Era l'ombra di Pindaro inneggiante alla nevosa colonna del cielo. Erano turbe di fuggenti che, incalzate alle spalle da fiumane di fuoco, si cacciavano innanzi le mandrie, coi loro vecchi sul dorso, coi figli piangenti per mano; erano grida di terrore; erano canti di ringraziamento; era la voce di Geova che per la bocca del Profeta diceva: «gli uomini si affaticano per niente e i popoli lavorano per il fuoco».

Spuntava l'alba in un sereno di cristallo, e noi eravamo sul capo del gigante.

La sete della nostra vanità era sazia; i nostri calcagni ferrati facevano stridere le lave sulla cima del più gran vulcano del Globo. I nostri occhi si beavano in uno dei più grandiosi spettacoli della natura.

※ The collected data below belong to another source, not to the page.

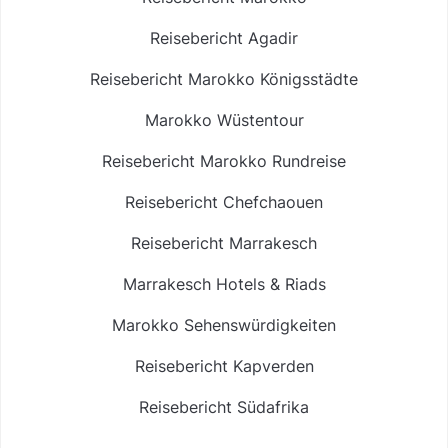
Reisebericht Agadir
Reisebericht Marokko Königsstädte
Marokko Wüstentour
Reisebericht Marokko Rundreise
Reisebericht Chefchaouen
Reisebericht Marrakesch
Marrakesch Hotels & Riads
Marokko Sehenswürdigkeiten
Reisebericht Kapverden
Reisebericht Südafrika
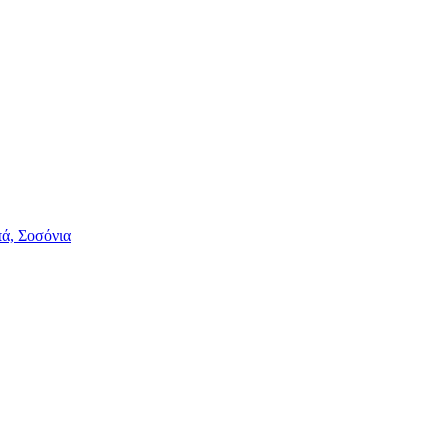
πά, Σοσόνια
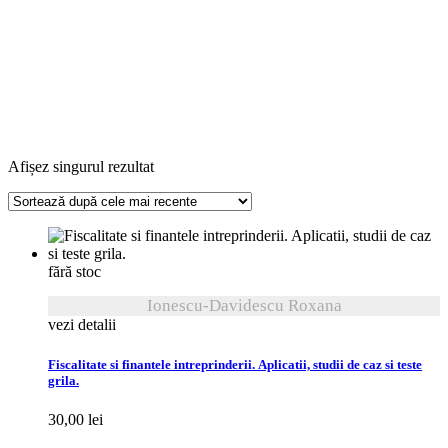
Afișez singurul rezultat
fără stoc
Ionescu-Davidescu Roxana
vezi detalii
Fiscalitate si finantele intreprinderii. Aplicatii, studii de caz si teste
grila.
30,00
lei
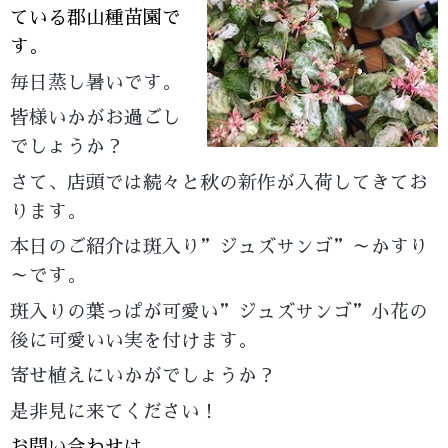
ている郡山種苗園で
す。
毎日蒸し暑いです。
皆様いかがお過ごし
でしょうか？
さて、店頭では続々と秋の新作が入荷してきてお
ります。
本日のご紹介は斑入り”ジュズサンゴ”～かすり
～です。
斑入りの葉っぱが可愛い”ジュズサンゴ”小花の
後に可愛いい実を付けます。
寄せ植えにいかがでしょうか？
是非見に来てください！
お問い合わせは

Non racconto perchè la parola non basta alla mia voglia, non dipingo perchè non ho tela da tanto quadro. Lo immagini chi può, pensando che di lassù avevamo ai nostri piedi la Sicilia intiera, il mare infinito, le isole minori da Malta allo Stromboli, e le catene della Calabria fino a perdita d'occhio. Giù per i dirupi della enorme montagna fino alla valle lontana, l'aspetto di un paese lunare capovolto, tanto fitti sono gli innumerevoli coni vulcanici, i figli dell'Etna, aperti nei suoi fianchi fino dalle età più remote della Terra.

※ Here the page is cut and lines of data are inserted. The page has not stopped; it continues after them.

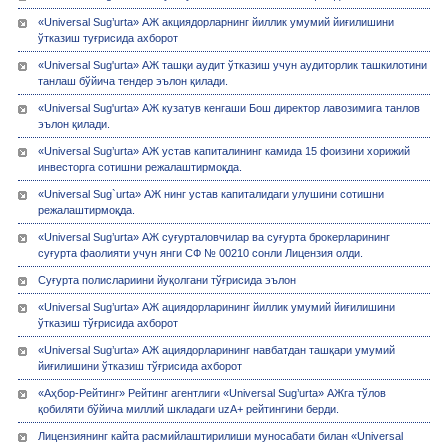
«Universal Sug’urta» АЖ акциядорларнинг йиллик умумий йиғилишини
ўтказиш туғрисида ахборот
«Universal Sug'urta» АЖ ташқи аудит ўтказиш учун аудиторлик ташкилотини
танлаш бўйича тендер эълон қилади.
«Universal Sug'urta» АЖ кузатув кенгаши Бош директор лавозимига танлов
эълон қилади.
«Universal Sug’urta» АЖ устав капиталининг камида 15 фоизини хорижий
инвесторга сотишни режалаштирмоқда.
«Universal Sug`urta» АЖ нинг устав капиталидаги улушини сотишни
режалаштирмоқда.
«Univеrsal Sug’urta» АЖ суғурталовчилар ва суғурта брокерларининг
суғурта фаолияти учун янги СФ № 00210 сонли Лицензия олди.
Суғурта полислариини йуқолгани тўғрисида эълон
«Universal Sug’urta» АЖ ациядорларининг йиллик умумий йиғилишини
ўтказиш тўғрисида ахборот
«Universal Sug’urta» АЖ ациядорларининг навбатдан ташқари умумий
йиғилишини ўтказиш тўғрисида ахборот
«Аҳбор-Рейтинг» Рейтинг агентлиги «Universal Sug’urta» АЖга тўлов
қобиляти бўйича миллий шкладаги uzA+ рейтингини берди.
Лицензиянинг кайта расмийлаштирилиши муносабати билан «Univеrsal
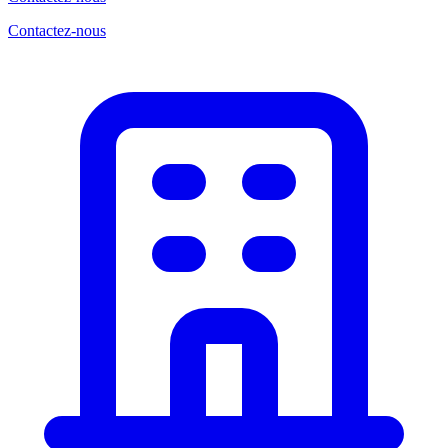
Contactez-nous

L'ombra mandata dalla, gigantesca piramide, spettacolo meraviglioso! dalla base dell'Etna al mare di Trapani, stampava un cono violaceo su tutta la Sicilia, gialla sotto i primi raggi del sole.

Stanchi, ma non sazi di quella vista, e rinfrancati dal riposo, prendemmo la discesa.

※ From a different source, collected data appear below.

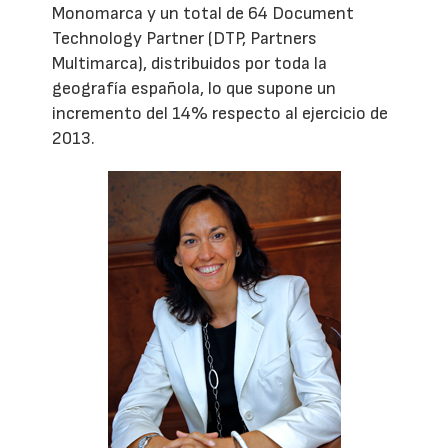
Monomarca y un total de 64 Document
Technology Partner (DTP, Partners
Multimarca), distribuidos por toda la
geografía española, lo que supone un
incremento del 14% respecto al ejercicio de
2013.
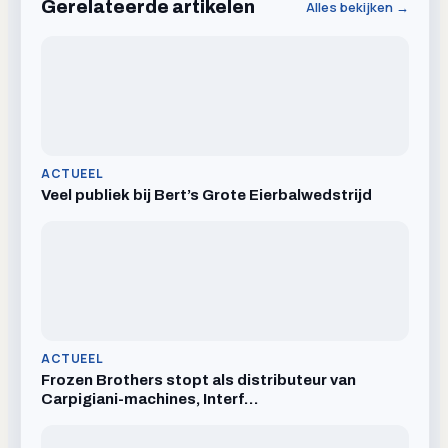
Gerelateerde artikelen
Alles bekijken →
ACTUEEL
Veel publiek bij Bert’s Grote Eierbalwedstrijd
ACTUEEL
Frozen Brothers stopt als distributeur van
Carpigiani-machines, Interf…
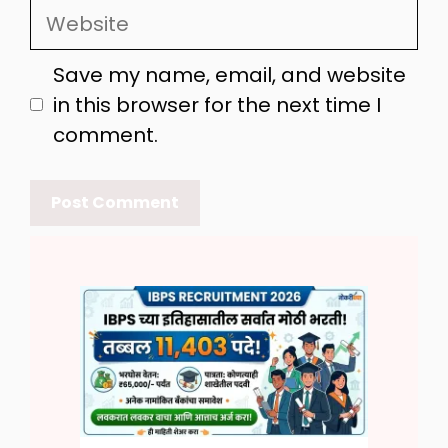
Website
Save my name, email, and website
in this browser for the next time I
comment.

E deviando ora di qua ora di , dalla Torre del Filosofo alla orrenda Valle del Bove, e da quella alla vetta della Montagnola sotto la quale stava a picco il campo della nuova eruzione, rianimati dai caldi raggi del sole, arrivammo presto e soddisfatti tra la benefica ombra delle selve. Un breve riposo, un breve raccoglimento, eppoi subito in cammino per Catania.

Addio, superbo e terribile amico. Grato all'ospite magnanimo, dirò alle genti un gran bene di te. Ma questo non impedirà agli uomini di cingerti i piedi con una catena di ferro, e di sguinzagliare su quella l'Encelado moderno che, sbuffando e fischiando, carico di sacchi, di valigie e di polli come un procaccia, verrà a confrontare il suo fuoco di lucciola con le fiamme delle tue caverne.

Non credermi correo di tanta profanazione, e tollera, ti prego, il temerario pigmeo. Ma se, ringhiandoti troppo d'intorno, come è costume dei botoli piccini, e raspandoti ai piedi t'arrivasse al sangue.... Amico Mongibello, ci siamo intesi!

Addio fulgida gemma della mia Italia meravigliosa.